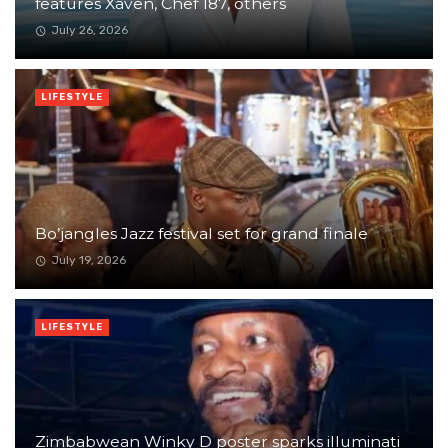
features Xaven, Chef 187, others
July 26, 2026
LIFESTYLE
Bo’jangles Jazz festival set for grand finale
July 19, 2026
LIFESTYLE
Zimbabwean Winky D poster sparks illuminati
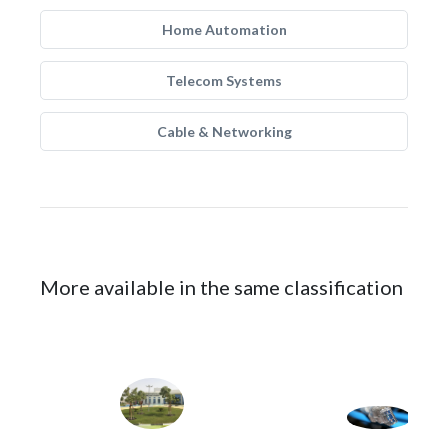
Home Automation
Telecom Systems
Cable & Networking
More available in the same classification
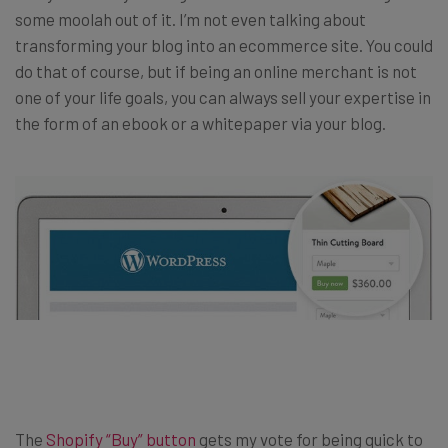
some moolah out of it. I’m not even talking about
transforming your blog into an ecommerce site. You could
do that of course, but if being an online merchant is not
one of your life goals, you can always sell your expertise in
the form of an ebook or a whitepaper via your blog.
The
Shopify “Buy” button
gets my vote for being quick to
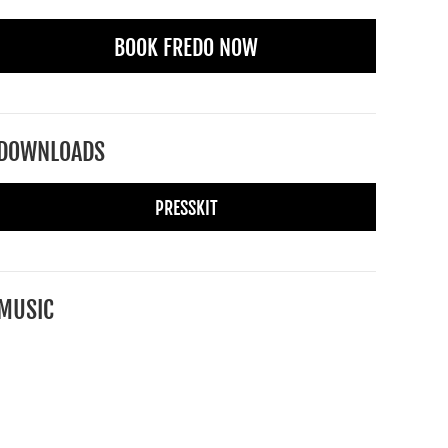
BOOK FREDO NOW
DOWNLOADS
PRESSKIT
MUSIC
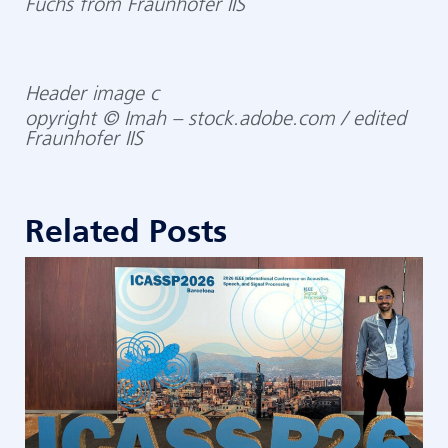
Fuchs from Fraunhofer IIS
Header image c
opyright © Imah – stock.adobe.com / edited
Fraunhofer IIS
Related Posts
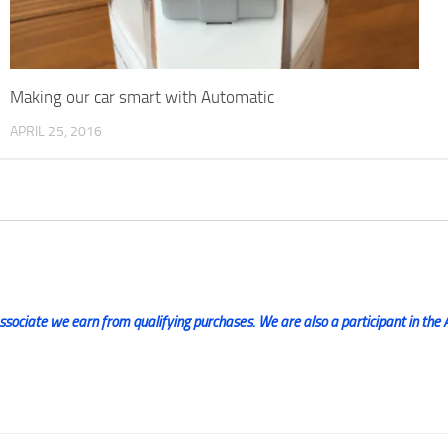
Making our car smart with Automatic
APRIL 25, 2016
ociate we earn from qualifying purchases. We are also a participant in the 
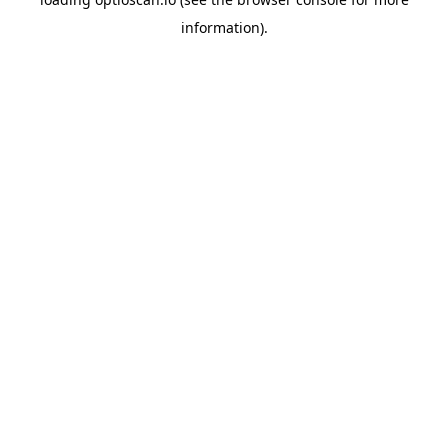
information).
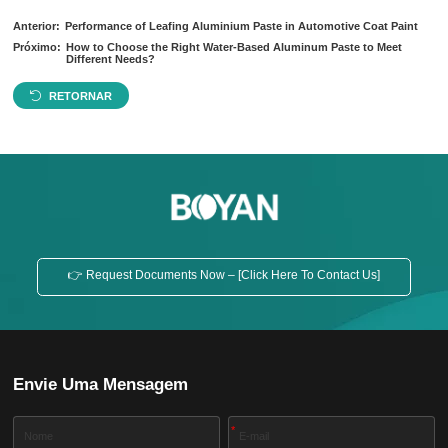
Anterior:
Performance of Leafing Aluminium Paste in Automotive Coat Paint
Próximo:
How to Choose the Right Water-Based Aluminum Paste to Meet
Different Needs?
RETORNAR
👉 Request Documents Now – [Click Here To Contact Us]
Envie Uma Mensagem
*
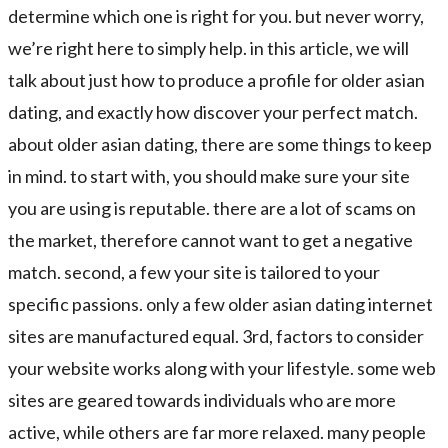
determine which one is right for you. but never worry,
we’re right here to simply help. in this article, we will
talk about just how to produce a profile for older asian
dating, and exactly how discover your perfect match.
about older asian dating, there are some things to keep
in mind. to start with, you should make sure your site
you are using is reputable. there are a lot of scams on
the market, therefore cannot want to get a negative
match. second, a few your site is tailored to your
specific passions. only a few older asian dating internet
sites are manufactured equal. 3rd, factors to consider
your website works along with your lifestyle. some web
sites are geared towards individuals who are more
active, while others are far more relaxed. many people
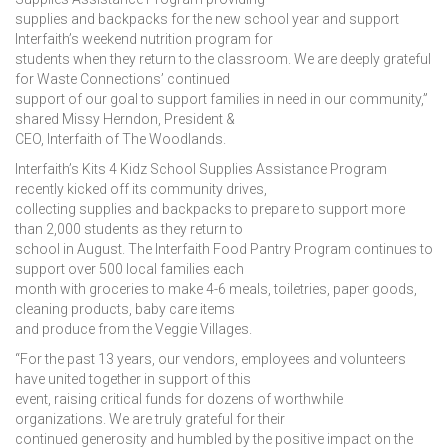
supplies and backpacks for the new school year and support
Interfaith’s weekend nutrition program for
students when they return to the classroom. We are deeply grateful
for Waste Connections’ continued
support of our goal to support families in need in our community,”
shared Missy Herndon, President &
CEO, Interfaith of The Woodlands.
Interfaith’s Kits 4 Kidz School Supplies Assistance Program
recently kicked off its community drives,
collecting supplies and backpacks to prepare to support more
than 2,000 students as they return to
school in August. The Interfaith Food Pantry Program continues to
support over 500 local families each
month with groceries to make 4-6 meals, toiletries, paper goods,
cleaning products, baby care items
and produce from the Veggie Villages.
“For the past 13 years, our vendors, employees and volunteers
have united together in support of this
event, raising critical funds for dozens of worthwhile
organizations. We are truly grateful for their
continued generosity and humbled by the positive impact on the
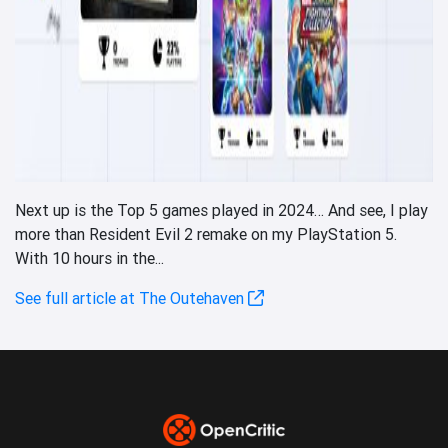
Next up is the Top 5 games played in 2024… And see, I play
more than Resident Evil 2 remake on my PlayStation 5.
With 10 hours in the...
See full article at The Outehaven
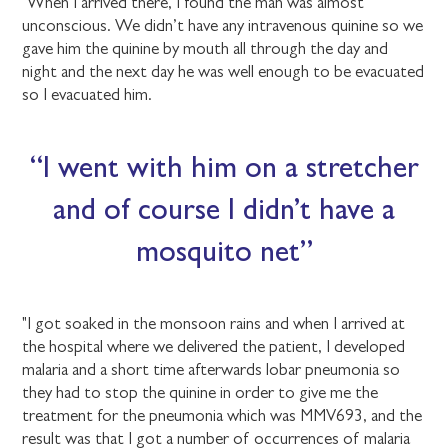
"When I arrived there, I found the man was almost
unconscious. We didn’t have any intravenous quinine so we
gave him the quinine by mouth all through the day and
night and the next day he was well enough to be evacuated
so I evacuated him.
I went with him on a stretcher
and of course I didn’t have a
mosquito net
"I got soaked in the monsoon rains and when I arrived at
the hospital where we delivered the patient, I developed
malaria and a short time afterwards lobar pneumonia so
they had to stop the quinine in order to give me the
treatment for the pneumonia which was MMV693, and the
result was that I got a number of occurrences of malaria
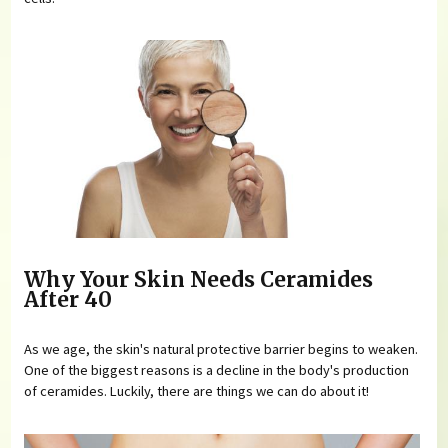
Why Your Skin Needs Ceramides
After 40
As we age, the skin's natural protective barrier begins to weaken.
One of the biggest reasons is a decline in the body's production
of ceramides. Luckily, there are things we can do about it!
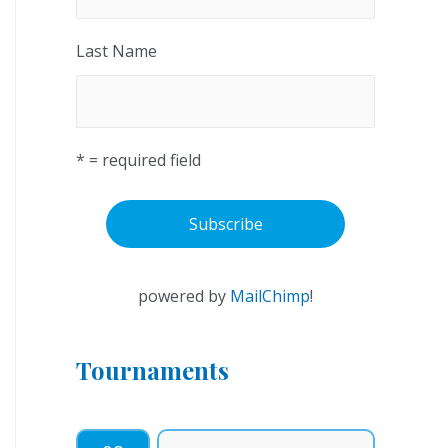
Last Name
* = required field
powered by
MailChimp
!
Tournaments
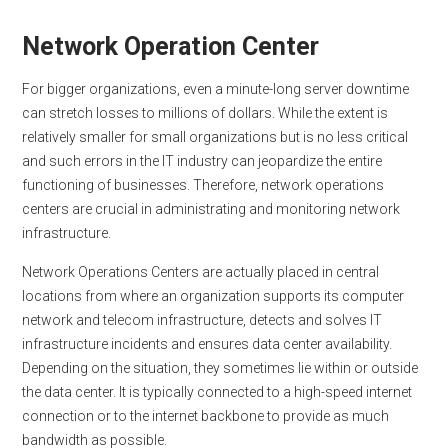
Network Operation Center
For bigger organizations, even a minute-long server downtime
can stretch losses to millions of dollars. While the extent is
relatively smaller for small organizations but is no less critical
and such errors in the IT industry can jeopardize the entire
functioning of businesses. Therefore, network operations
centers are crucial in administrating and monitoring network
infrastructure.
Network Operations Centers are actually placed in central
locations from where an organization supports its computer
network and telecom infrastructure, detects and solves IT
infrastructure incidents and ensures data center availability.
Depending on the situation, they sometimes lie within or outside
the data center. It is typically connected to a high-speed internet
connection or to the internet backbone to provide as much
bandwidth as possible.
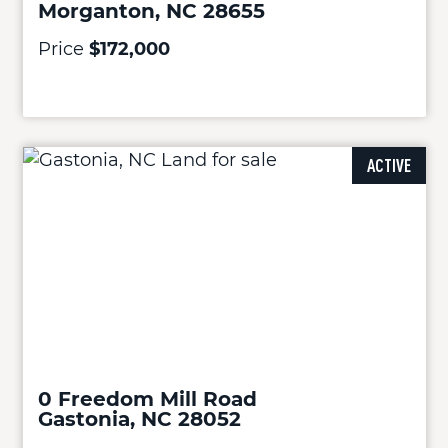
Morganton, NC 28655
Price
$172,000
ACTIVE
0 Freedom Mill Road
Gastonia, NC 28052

Required action » Reproduce, word for word and in full, only the lines above that start at the line with "students when they" and run through the line with "collecting supplies and", both ends included.

Task result »
students when they return to the classroom. We are deeply grateful
for Waste Connections’ continued
support of our goal to support families in need in our community,”
shared Missy Herndon, President &
CEO, Interfaith of The Woodlands.
Interfaith’s Kits 4 Kidz School Supplies Assistance Program
recently kicked off its community drives,
collecting supplies and backpacks to prepare to support more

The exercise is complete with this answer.